Tu dochodzimy do zasadniczego kryterium rozumności
Nie wystarczy „ciągle się uczyć” (zasysać, obrabiać i syntetyzować dane dla własnych potrzeb), żeby być człowiekiem rozumnym. Rozumność oznacza zdolność do krytycznej weryfikacji własnych sądów o świecie. Krytyka „czystego rozumu” musi być autokrytyką.
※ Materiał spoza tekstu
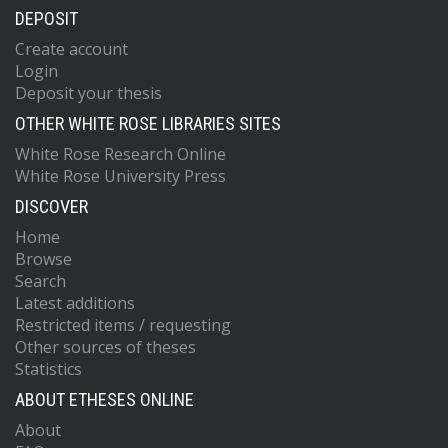
DEPOSIT
Create account
Login
Deposit your thesis
OTHER WHITE ROSE LIBRARIES SITES
White Rose Research Online
White Rose University Press
DISCOVER
Home
Browse
Search
Latest additions
Restricted items / requesting
Other sources of theses
Statistics
ABOUT ETHESES ONLINE
About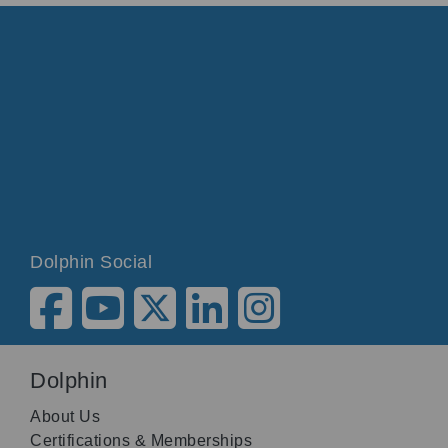
Dolphin Social
Dolphin
About Us
Certifications & Memberships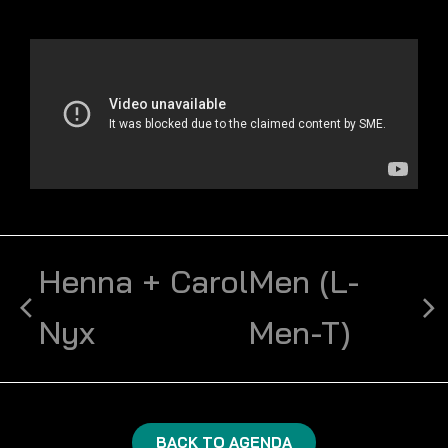
Henna + Carol
Men (L-
Nyx
Men-T)
BACK TO AGENDA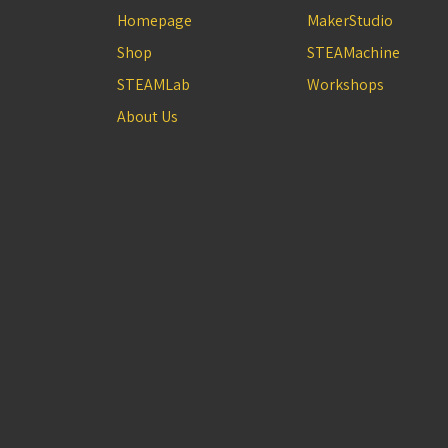
Homepage
MakerStudio
Shop
STEAMachine
STEAMLab
Workshops
About Us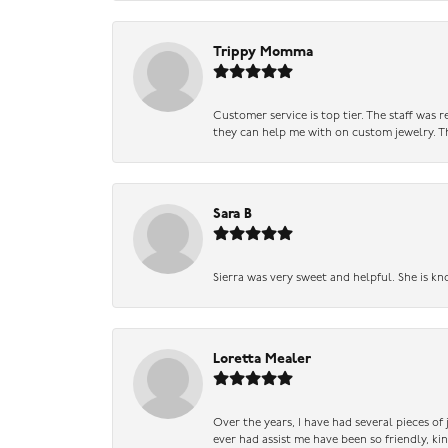
Trippy Momma
Customer service is top tier. The staff was
they can help me with on custom jewelry. Th
Sara B
Sierra was very sweet and helpful. She is kn
Loretta Mealer
Over the years, I have had several pieces of
ever had assist me have been so friendly, ki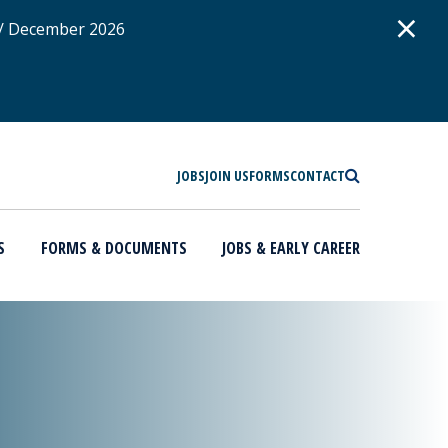
D
×
 / December 2026
SEARCH
JOBS
JOIN US
FORMS
CONTACT
S
FORMS & DOCUMENTS
JOBS & EARLY CAREER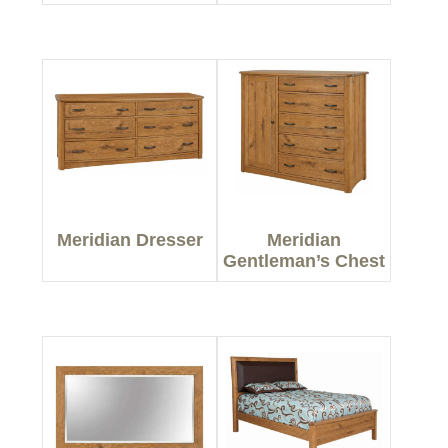
Meridian Dresser
Meridian
Gentleman’s Chest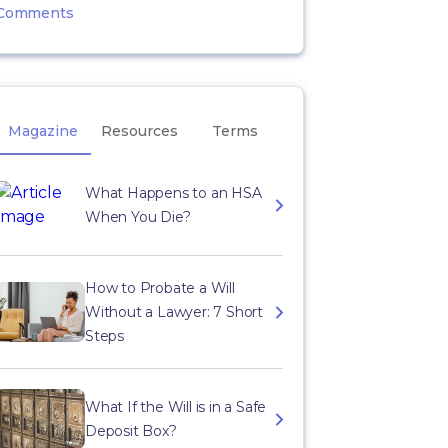
Comments
Magazine
Resources
Terms
What Happens to an HSA
When You Die?
How to Probate a Will
Without a Lawyer: 7 Short
Steps
What If the Will is in a Safe
Deposit Box?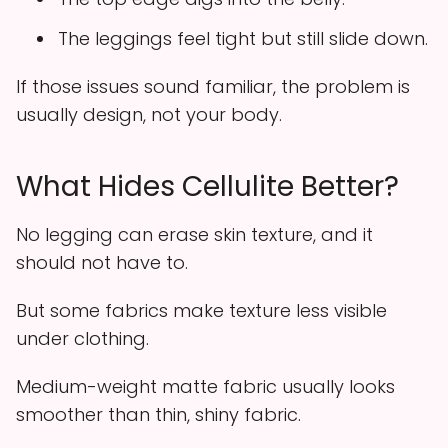
The leggings feel tight but still slide down.
If those issues sound familiar, the problem is
usually design, not your body.
What Hides Cellulite Better?
No legging can erase skin texture, and it
should not have to.
But some fabrics make texture less visible
under clothing.
Medium-weight matte fabric usually looks
smoother than thin, shiny fabric.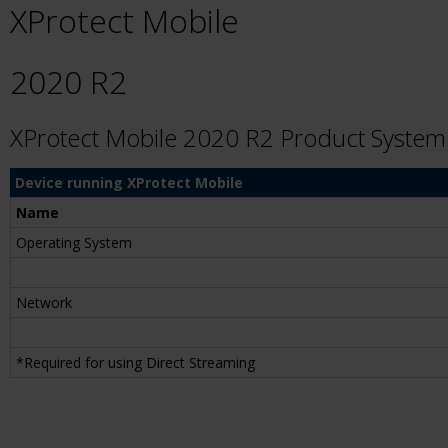
XProtect Mobile
2020 R2
XProtect Mobile 2020 R2 Product Syste
Device running XProtect Mobile
Name
Operating System
Network
*Required for using Direct Streaming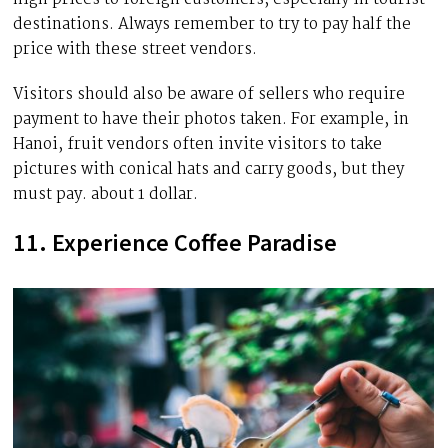
destinations. Always remember to try to pay half the
price with these street vendors.
Visitors should also be aware of sellers who require
payment to have their photos taken. For example, in
Hanoi, fruit vendors often invite visitors to take
pictures with conical hats and carry goods, but they
must pay. about 1 dollar.
11. Experience Coffee Paradise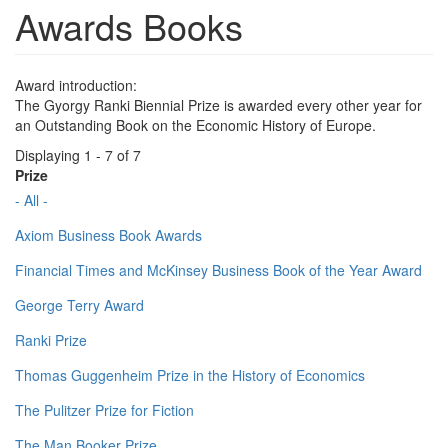
Awards Books
Award introduction:
The Gyorgy Ranki Biennial Prize is awarded every other year for
an Outstanding Book on the Economic History of Europe.
Displaying 1 - 7 of 7
Prize
- All -
Axiom Business Book Awards
Financial Times and McKinsey Business Book of the Year Award
George Terry Award
Ranki Prize
Thomas Guggenheim Prize in the History of Economics
The Pulitzer Prize for Fiction
The Man Booker Prize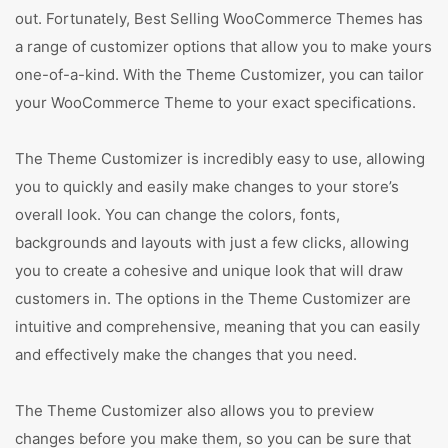
out. Fortunately, Best Selling WooCommerce Themes has
a range of customizer options that allow you to make yours
one-of-a-kind. With the Theme Customizer, you can tailor
your WooCommerce Theme to your exact specifications.
The Theme Customizer is incredibly easy to use, allowing
you to quickly and easily make changes to your store’s
overall look. You can change the colors, fonts,
backgrounds and layouts with just a few clicks, allowing
you to create a cohesive and unique look that will draw
customers in. The options in the Theme Customizer are
intuitive and comprehensive, meaning that you can easily
and effectively make the changes that you need.
The Theme Customizer also allows you to preview
changes before you make them, so you can be sure that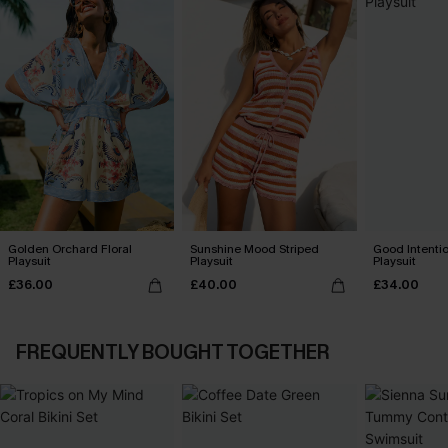
Golden Orchard Floral
Sunshine Mood Striped
Good Intenti
Playsuit
Playsuit
Playsuit
£36.00
£40.00
£34.00
FREQUENTLY BOUGHT TOGETHER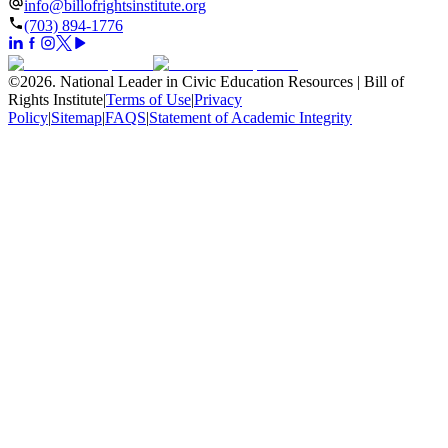
info@billofrightsinstitute.org
(703) 894-1776
©
2026
.
National Leader in Civic Education Resources | Bill of
Rights Institute
|
Terms of Use
|
Privacy
Policy
|
Sitemap
|
FAQS
|
Statement of Academic Integrity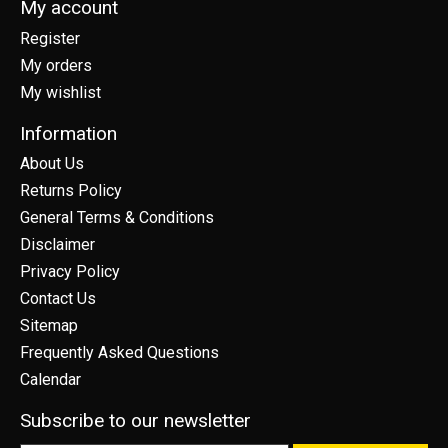
My account
Register
My orders
My wishlist
Information
About Us
Returns Policy
General Terms & Conditions
Disclaimer
Privacy Policy
Contact Us
Sitemap
Frequently Asked Questions
Calendar
Subscribe to our newsletter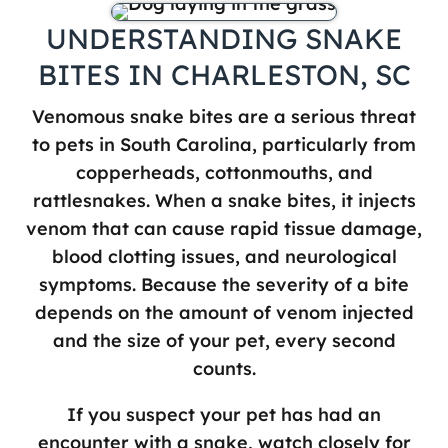
UNDERSTANDING SNAKE
BITES IN CHARLESTON, SC
Venomous snake bites are a serious threat
to pets in South Carolina, particularly from
copperheads, cottonmouths, and
rattlesnakes. When a snake bites, it injects
venom that can cause rapid tissue damage,
blood clotting issues, and neurological
symptoms. Because the severity of a bite
depends on the amount of venom injected
and the size of your pet, every second
counts.
If you suspect your pet has had an
encounter with a snake, watch closely for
Na tym tle wyraźnie widać ogólną symptomatyczność ruchu antyszczepionkowego. To środowisko jest ideologiczną owodnią, która ma chronić przed światem zewnętrznym. On jednak nie znika, wytwarza presję, czasem ostro interweniuje. W tej sytuacji igła szczepionki symbolizuje obiektywność przekłuwającą bańki otorbionych idiosynkrazji — i zmuszającą, by stanąć oko w oko z zewnętrznymi realiami (poznawczymi, biopolitycznymi). Jest więc znienawidzona. Właśnie dlatego, że reprezentuje niechciany, ale nieunikniony wybór: uznać rzeczywistość lub ją odrzucić.